By Pamela Wood
The Baltimore Sun
BOSTON — The Maryland Board of Public Works postponed a vote Thursday on a proposal by the Hogan administration to eliminate 63 jobs in the Department of Public Safety and Correctional Services.
The board’s three members— Gov. Larry Hogan, Comptroller Peter Franchot and Treasurer Nancy K. Kopp — agreed to revisit the proposal at their next meeting in August.
Franchot made the motion to delay the vote. There was no discussion.
Spokeswoman Michelle Byrnie-Parker said Franchot “wanted more time to carefully consider the item, given the ramifications.”
The Department of Public Safety and Correctional Services runs the state prisons and parole and probation service. Administration officials say the state would save $3 million by cutting 63 human resources jobs in the department.

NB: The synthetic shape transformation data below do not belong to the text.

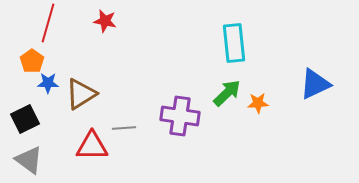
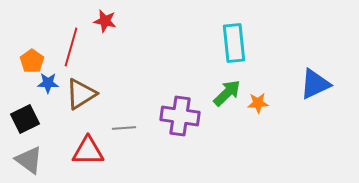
red line: moved 23 px right, 24 px down
red triangle: moved 4 px left, 5 px down
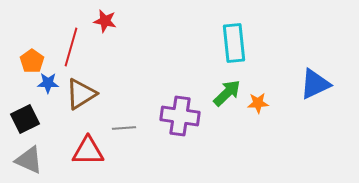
gray triangle: rotated 12 degrees counterclockwise
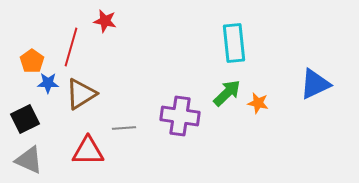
orange star: rotated 15 degrees clockwise
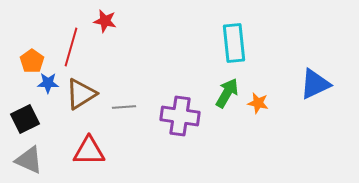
green arrow: rotated 16 degrees counterclockwise
gray line: moved 21 px up
red triangle: moved 1 px right
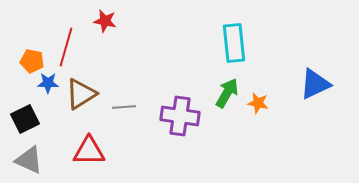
red line: moved 5 px left
orange pentagon: rotated 25 degrees counterclockwise
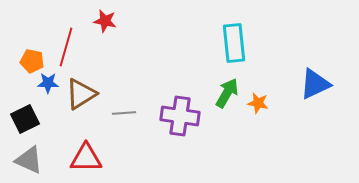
gray line: moved 6 px down
red triangle: moved 3 px left, 7 px down
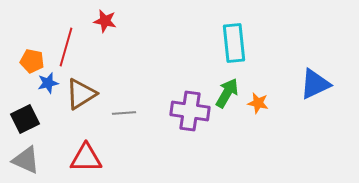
blue star: rotated 15 degrees counterclockwise
purple cross: moved 10 px right, 5 px up
gray triangle: moved 3 px left
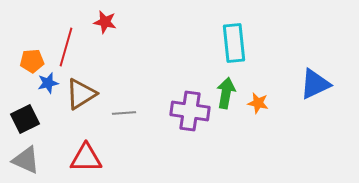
red star: moved 1 px down
orange pentagon: rotated 15 degrees counterclockwise
green arrow: moved 1 px left; rotated 20 degrees counterclockwise
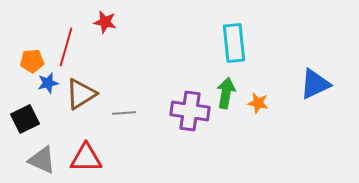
gray triangle: moved 16 px right
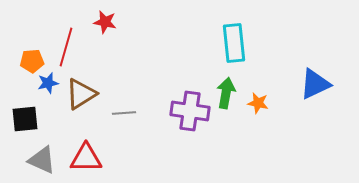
black square: rotated 20 degrees clockwise
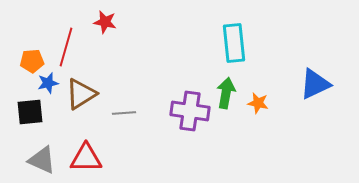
black square: moved 5 px right, 7 px up
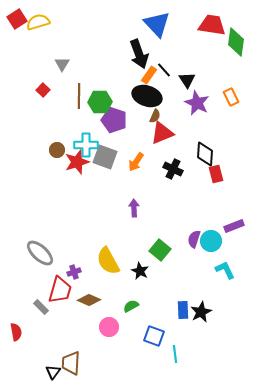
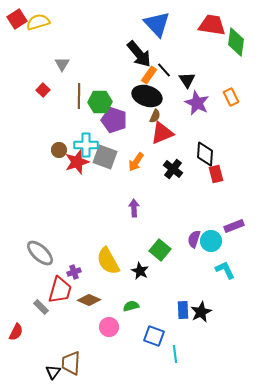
black arrow at (139, 54): rotated 20 degrees counterclockwise
brown circle at (57, 150): moved 2 px right
black cross at (173, 169): rotated 12 degrees clockwise
green semicircle at (131, 306): rotated 14 degrees clockwise
red semicircle at (16, 332): rotated 36 degrees clockwise
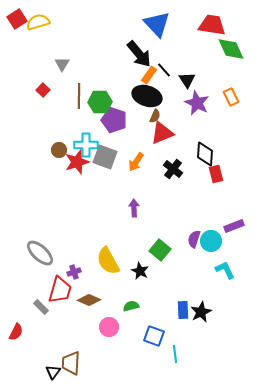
green diamond at (236, 42): moved 5 px left, 7 px down; rotated 32 degrees counterclockwise
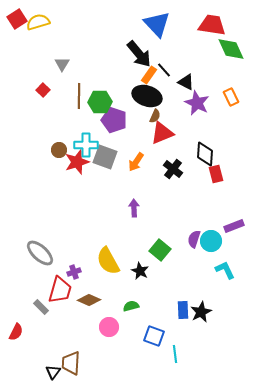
black triangle at (187, 80): moved 1 px left, 2 px down; rotated 30 degrees counterclockwise
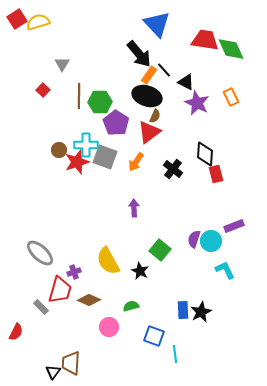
red trapezoid at (212, 25): moved 7 px left, 15 px down
purple pentagon at (114, 120): moved 2 px right, 3 px down; rotated 15 degrees clockwise
red triangle at (162, 133): moved 13 px left, 1 px up; rotated 15 degrees counterclockwise
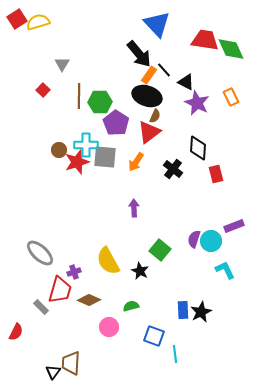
black diamond at (205, 154): moved 7 px left, 6 px up
gray square at (105, 157): rotated 15 degrees counterclockwise
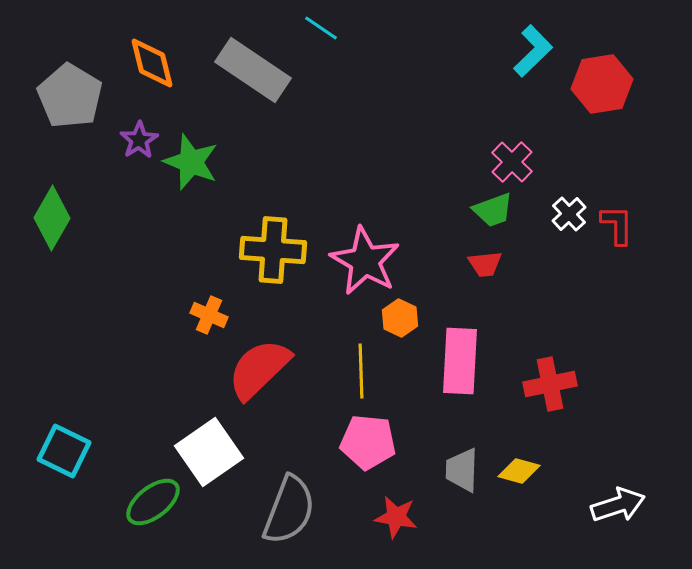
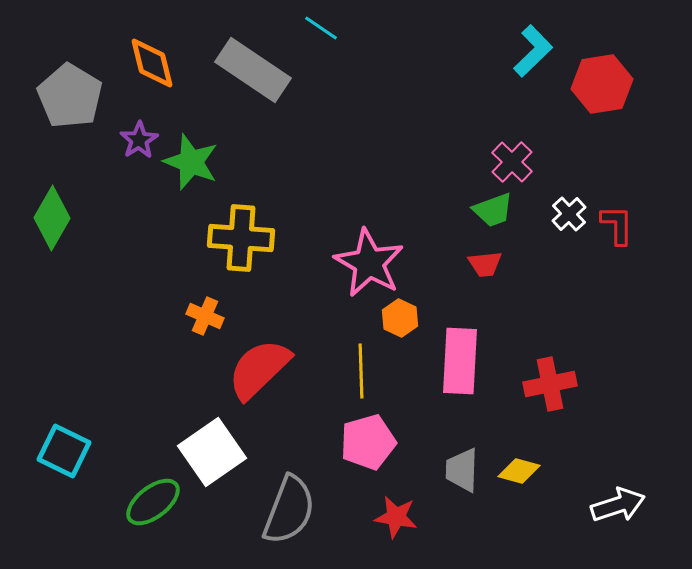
yellow cross: moved 32 px left, 12 px up
pink star: moved 4 px right, 2 px down
orange cross: moved 4 px left, 1 px down
pink pentagon: rotated 22 degrees counterclockwise
white square: moved 3 px right
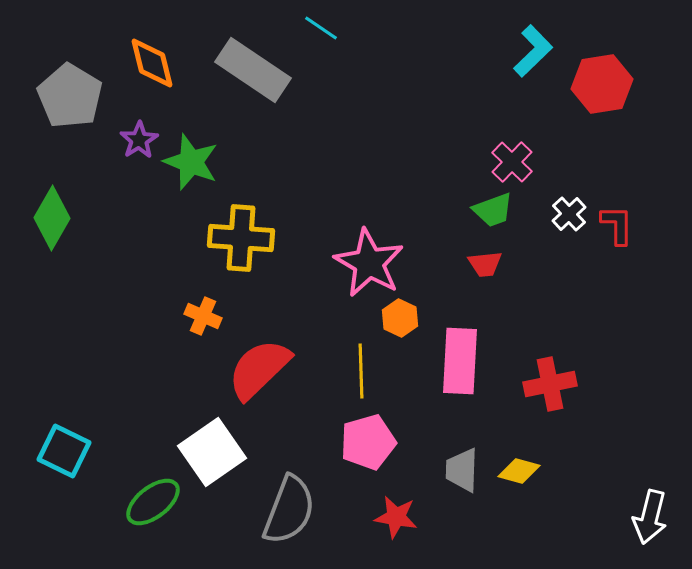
orange cross: moved 2 px left
white arrow: moved 32 px right, 12 px down; rotated 122 degrees clockwise
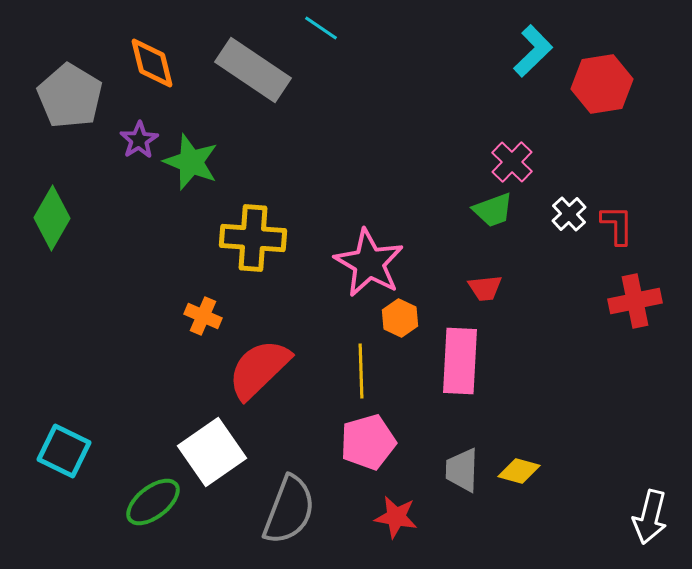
yellow cross: moved 12 px right
red trapezoid: moved 24 px down
red cross: moved 85 px right, 83 px up
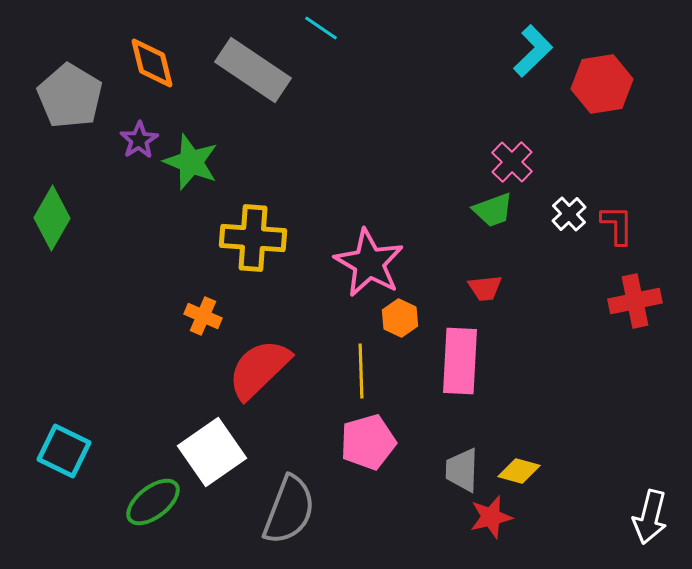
red star: moved 95 px right; rotated 24 degrees counterclockwise
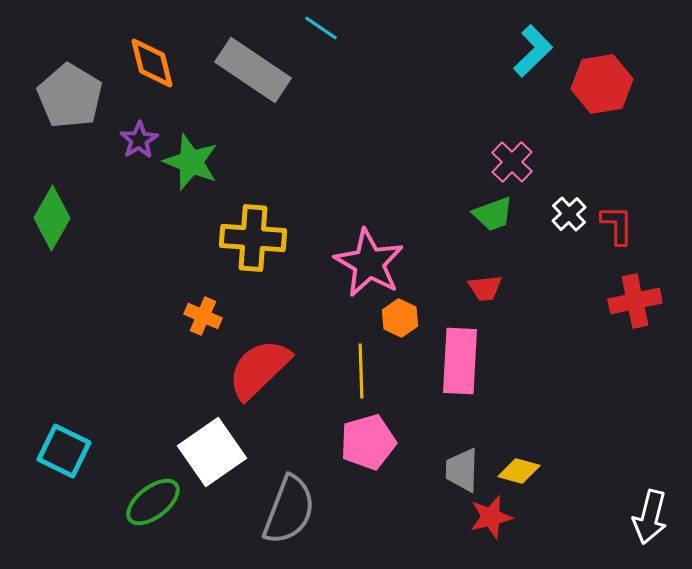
green trapezoid: moved 4 px down
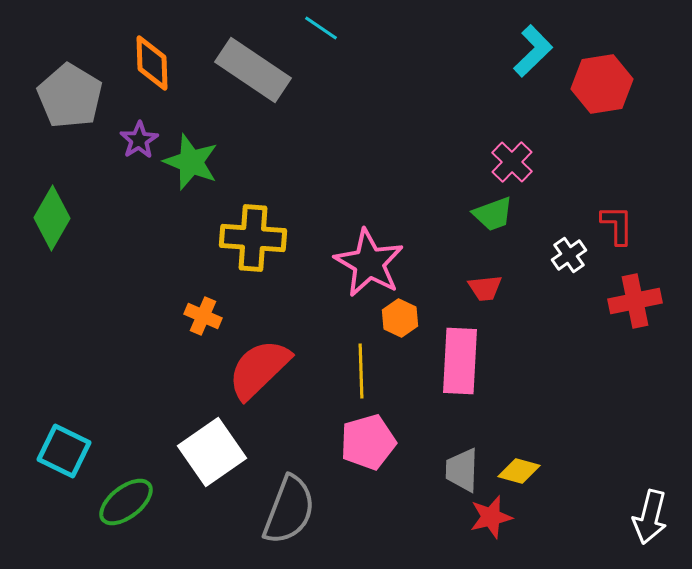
orange diamond: rotated 12 degrees clockwise
white cross: moved 41 px down; rotated 8 degrees clockwise
green ellipse: moved 27 px left
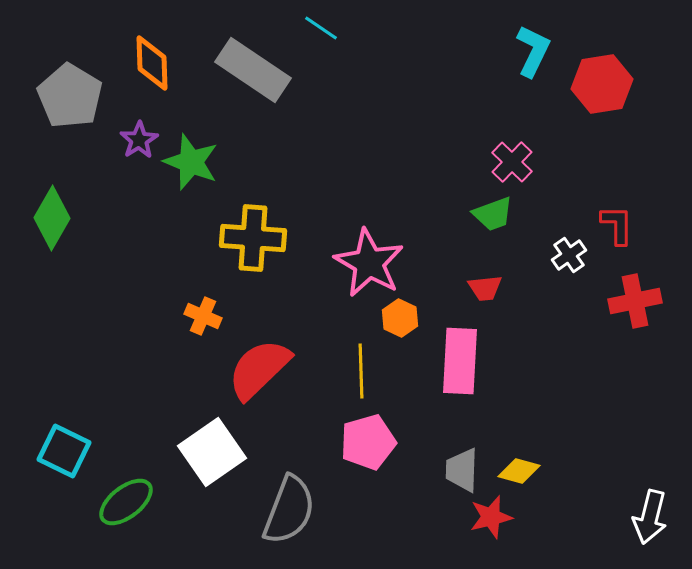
cyan L-shape: rotated 20 degrees counterclockwise
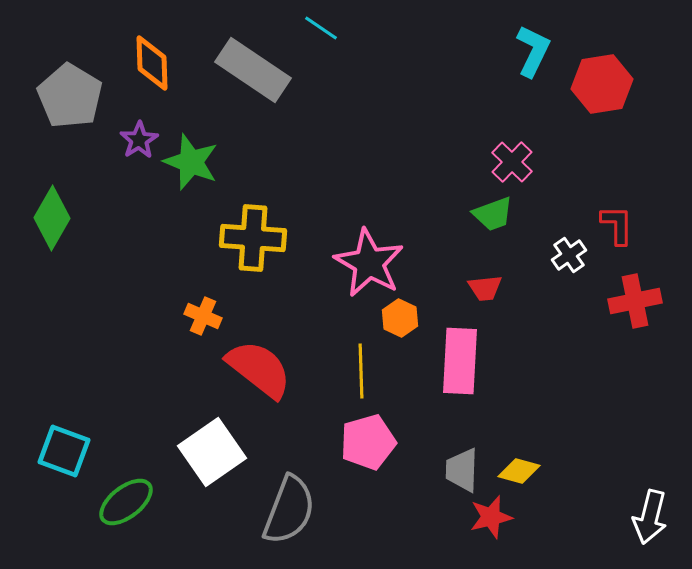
red semicircle: rotated 82 degrees clockwise
cyan square: rotated 6 degrees counterclockwise
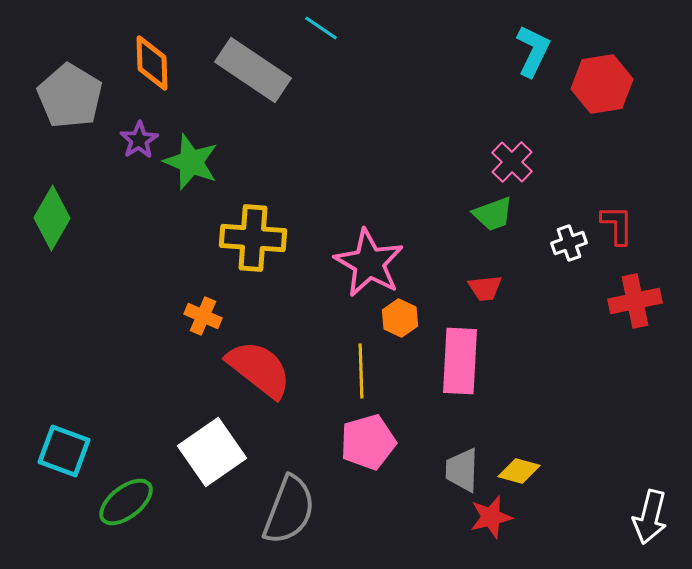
white cross: moved 12 px up; rotated 16 degrees clockwise
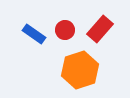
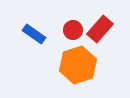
red circle: moved 8 px right
orange hexagon: moved 2 px left, 5 px up
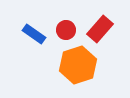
red circle: moved 7 px left
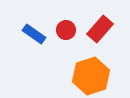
orange hexagon: moved 13 px right, 11 px down
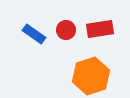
red rectangle: rotated 40 degrees clockwise
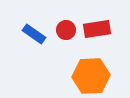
red rectangle: moved 3 px left
orange hexagon: rotated 15 degrees clockwise
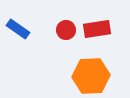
blue rectangle: moved 16 px left, 5 px up
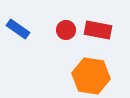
red rectangle: moved 1 px right, 1 px down; rotated 20 degrees clockwise
orange hexagon: rotated 12 degrees clockwise
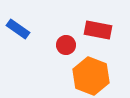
red circle: moved 15 px down
orange hexagon: rotated 12 degrees clockwise
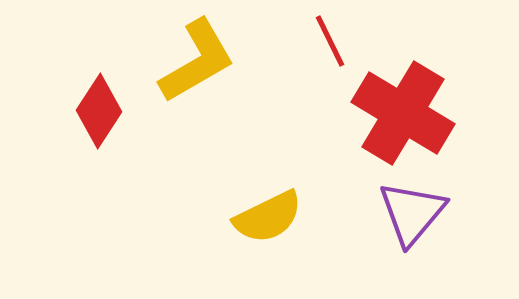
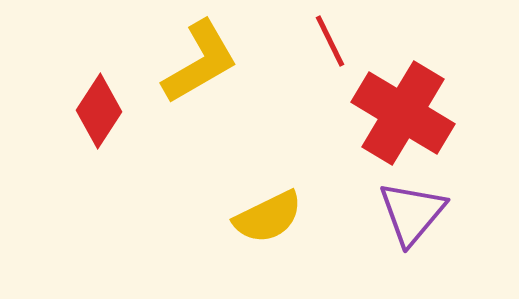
yellow L-shape: moved 3 px right, 1 px down
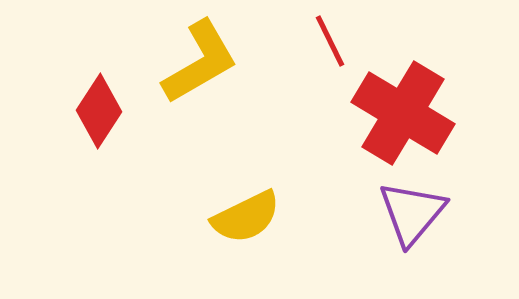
yellow semicircle: moved 22 px left
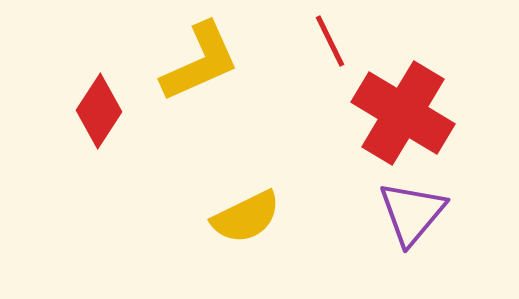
yellow L-shape: rotated 6 degrees clockwise
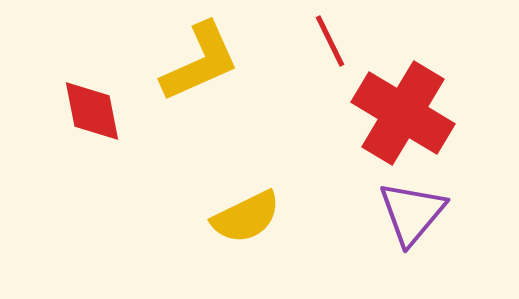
red diamond: moved 7 px left; rotated 44 degrees counterclockwise
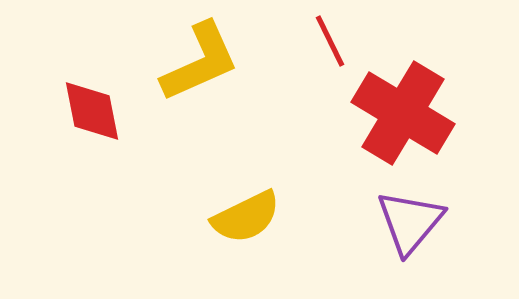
purple triangle: moved 2 px left, 9 px down
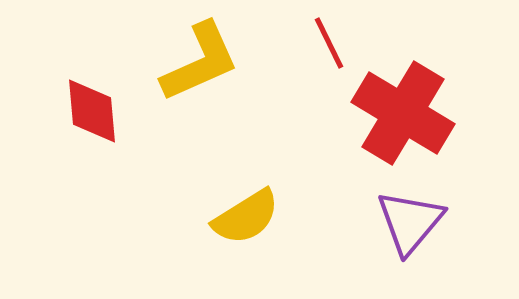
red line: moved 1 px left, 2 px down
red diamond: rotated 6 degrees clockwise
yellow semicircle: rotated 6 degrees counterclockwise
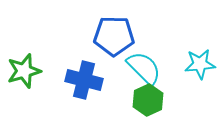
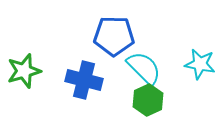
cyan star: rotated 16 degrees clockwise
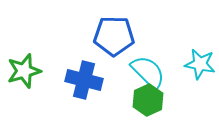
cyan semicircle: moved 4 px right, 4 px down
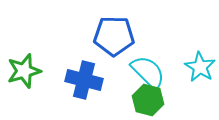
cyan star: moved 3 px down; rotated 20 degrees clockwise
green hexagon: rotated 20 degrees counterclockwise
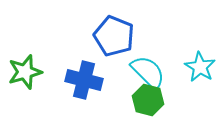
blue pentagon: rotated 21 degrees clockwise
green star: moved 1 px right, 1 px down
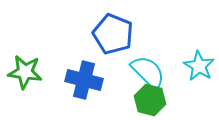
blue pentagon: moved 1 px left, 2 px up
cyan star: moved 1 px left, 1 px up
green star: rotated 24 degrees clockwise
green hexagon: moved 2 px right
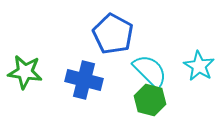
blue pentagon: rotated 6 degrees clockwise
cyan semicircle: moved 2 px right, 1 px up
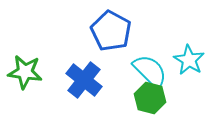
blue pentagon: moved 2 px left, 3 px up
cyan star: moved 10 px left, 6 px up
blue cross: rotated 24 degrees clockwise
green hexagon: moved 2 px up
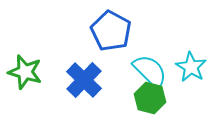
cyan star: moved 2 px right, 7 px down
green star: rotated 8 degrees clockwise
blue cross: rotated 6 degrees clockwise
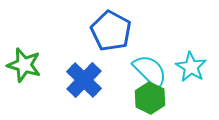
green star: moved 1 px left, 7 px up
green hexagon: rotated 12 degrees clockwise
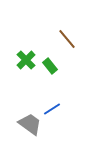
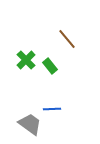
blue line: rotated 30 degrees clockwise
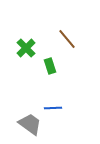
green cross: moved 12 px up
green rectangle: rotated 21 degrees clockwise
blue line: moved 1 px right, 1 px up
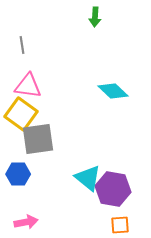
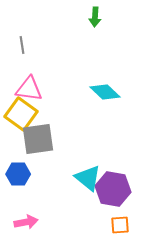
pink triangle: moved 1 px right, 3 px down
cyan diamond: moved 8 px left, 1 px down
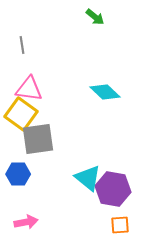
green arrow: rotated 54 degrees counterclockwise
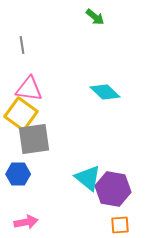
gray square: moved 4 px left
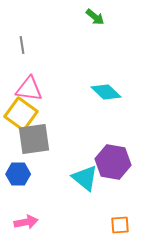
cyan diamond: moved 1 px right
cyan triangle: moved 3 px left
purple hexagon: moved 27 px up
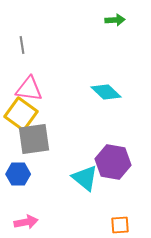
green arrow: moved 20 px right, 3 px down; rotated 42 degrees counterclockwise
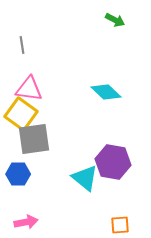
green arrow: rotated 30 degrees clockwise
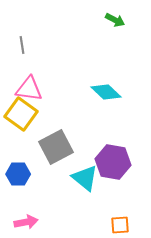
gray square: moved 22 px right, 8 px down; rotated 20 degrees counterclockwise
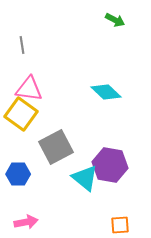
purple hexagon: moved 3 px left, 3 px down
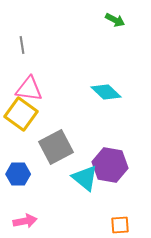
pink arrow: moved 1 px left, 1 px up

The department has faced questions about both the pace and quality of its hiring. Administration officials point to hundreds of vacancies, many of them for frontline corrections officers, that have yet to be filled. The department has been mired in scandal in recent years over corrupt relationships between officers at the Baltimore City Detention Center and prisoners in their charge.
More than 20 employees drove to Annapolis from as far away as Cumberland and Salisbury to attend the board meeting Thursday.
Employees said they help guide correctional officers and other employees through the hiring process and answer questions about health insurance, on-the-job injuries, bereavement and retirement.
Patrick Moran, president of AFSCME Council 3, said 21 of the job cuts would affect union employees. Some of the jobs slated to be eliminated are vacant.
Moran said the union received official notification of the plans on Wednesday
“That’s not in the spirit of working together,” he said.
The department has said there are “long-standing issues” in human resources that need to be fixed. Under the proposal, human resources functions would be consolidated into five regional offices, rather than having HR employees in each prison. The administration says the plan would be more efficient.
Moran said the problems in HR lie with middle management, not with the workers who carry out day-to-day tasks.
Hogan returned to chair the board after missing its last two meetings.
Lt. Gov. Boyd Rutherford filled in for the governor while Hogan was on a trade mission to Asia and the day after the governor announced he has non-Hodgkin’s lymphoma.